I was lucky with this random click when we stopped on the way to Wayanad
Luckily for us, a few of Vinny’s friends visited our home. When they heard that we were planning a trip down south, Nitin suggested that we should go to Meenmutty Resorts / Meenmutty Heights (both are names of the same place), a resort owned by his uncle.

Scenic Route from Coimbatore to Wayanad via Ooty
We checked their website, the distance needed to be travelled, etc and decided to go ahead. Meenmutty Heights is in Wayanad, Kerala. Though that’s a different state altogether, the property is actually very close to Tamil Nadu-Kerala border. We needed to travel only half an hour into Kerala before we reached Meenmutty Heights.
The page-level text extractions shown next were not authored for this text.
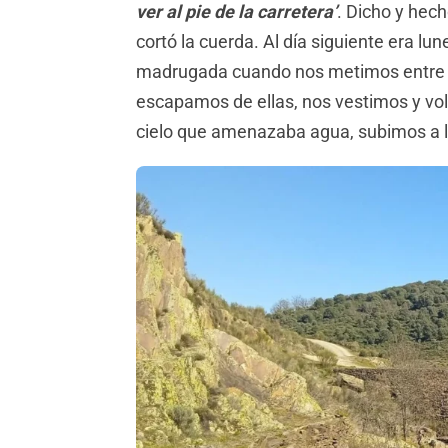
ver al pie de la carretera’
. Dicho y hec
cortó la cuerda. Al día siguiente era lun
madrugada cuando nos metimos entre 
escapamos de ellas, nos vestimos y volv
cielo que amenazaba agua, subimos a l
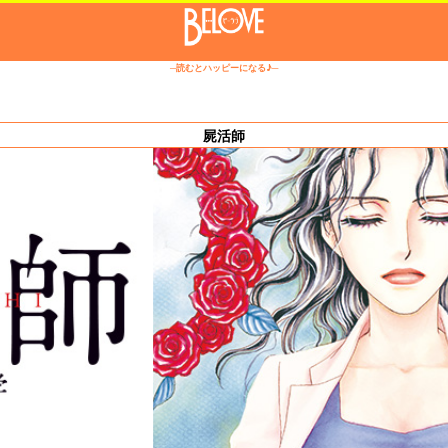
─読むとハッピーになる♪─
屍活師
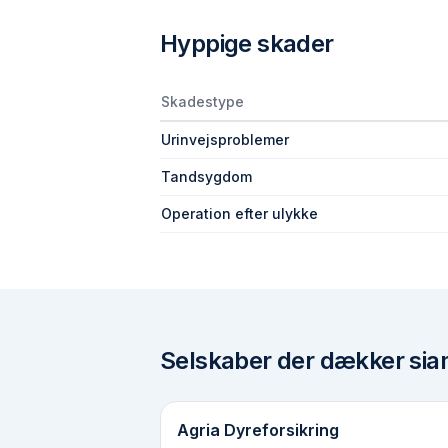
Hyppige skader
Skadestype
Urinvejsproblemer
Tandsygdom
Operation efter ulykke
Selskaber der dækker
sia
Agria Dyreforsikring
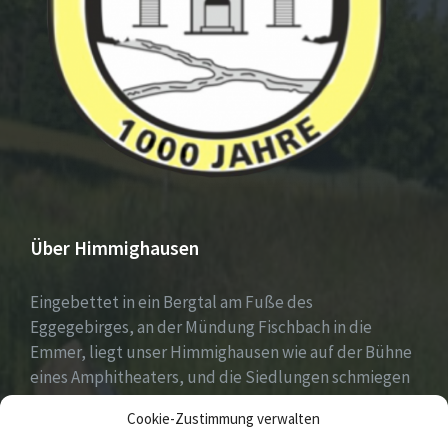
Über Himmighausen
Eingebettet in ein Bergtal am Fuße des
Eggegebirges, an der Mündung Fischbach in die
Emmer, liegt unser Himmighausen wie auf der Bühne
eines Amphitheaters, und die Siedlungen schmiegen
sich an die umgebenden, seit Jahrhunderten mit
Cookie-Zustimmung verwalten
Mischwäldern bepflanzten Berge.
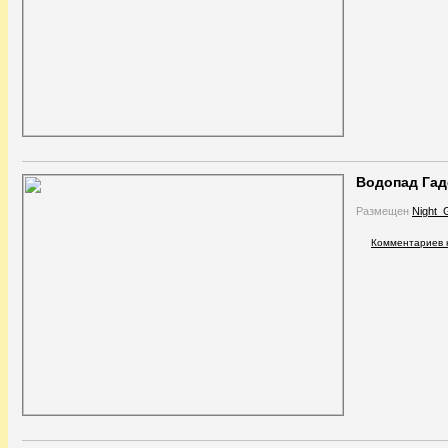
Водопад Гад
Размещен
Night_
Комментариев 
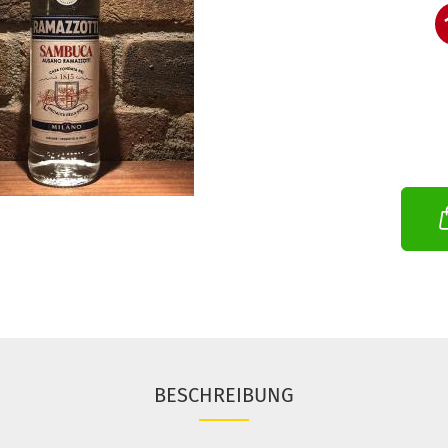
BESCHREIBUNG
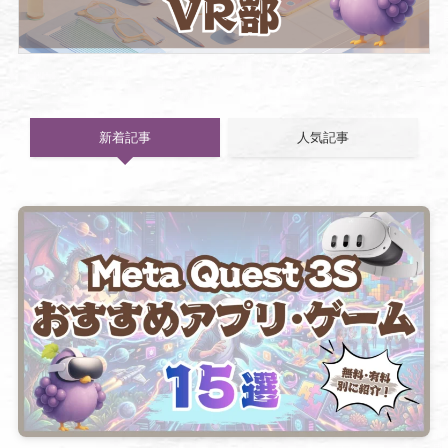
新着記事
人気記事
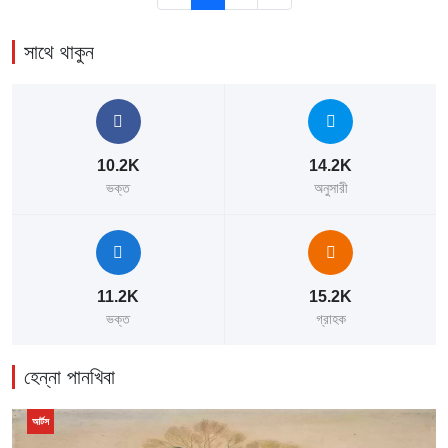
সাথে থাকুন
10.2K
14.2K
ভক্ত
অনুসারী
11.2K
15.2K
ভক্ত
গ্রাহক
হেন্না পানখিবা
আর্টস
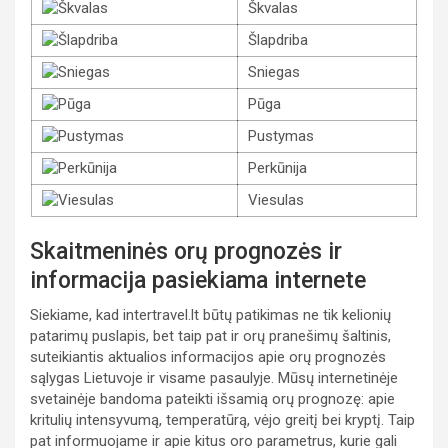
Škvalas
Šlapdriba
Sniegas
Pūga
Pustymas
Perkūnija
Viesulas
Skaitmeninės orų prognozės ir
informacija pasiekiama internete
Siekiame, kad intertravel.lt būtų patikimas ne tik kelionių
patarimų puslapis, bet taip pat ir orų pranešimų šaltinis,
suteikiantis aktualios informacijos apie orų prognozės
sąlygas Lietuvoje ir visame pasaulyje. Mūsų internetinėje
svetainėje bandoma pateikti išsamią orų prognozę: apie
kritulių intensyvumą, temperatūrą, vėjo greitį bei kryptį. Taip
pat informuojame ir apie kitus oro parametrus, kurie gali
Tea Plantations - a close-up
Coimbatore Airport to Ooty is 3 hours by road. Meenmutty Heights is another 3-4 hours further. It made sense to visit Wayanad first as longer hours of travel before a return flight from Coimbatore to Mumbai at 2.15 pm made no sense. That’s how we ended up planning to go to Wayanad first.

Luckily, there wasn't much rain despite the grey skies. Doesn't that look awesome?
We booked two rooms at Meenmutty Heights paying a token amount in advance. This was for Bed & Breakfast from June 13-16, 2015. The plan was to leave Wayanad and travel to Ooty and stay there till June 20.

This is the view from behind Hotel Lakeview, Ooty
After checking out TripAdvisor and the respective websites, we zeroed in on three hotels in Ooty. Finally, it was Hotel Lakeview that we liked. We called the hotel and had two cottages booked, paying an advance there too.

The garden @ Hotel Lakeview, Ooty. The building houses the reception and restaurant
Yeah, Hotel Lakeview has only cottages – beautiful and comfortable. Since we booked three months ahead, we got two of the best cottages that were quite close to the reception and restaurant in the 8-acre property.

The tree with white flowers outside our cottages @ Hotel Lakeview, Ooty
It was a week of fun, frolic, rest and rejuvenation with family. I must say that it was one of the loveliest trips that I have ever had.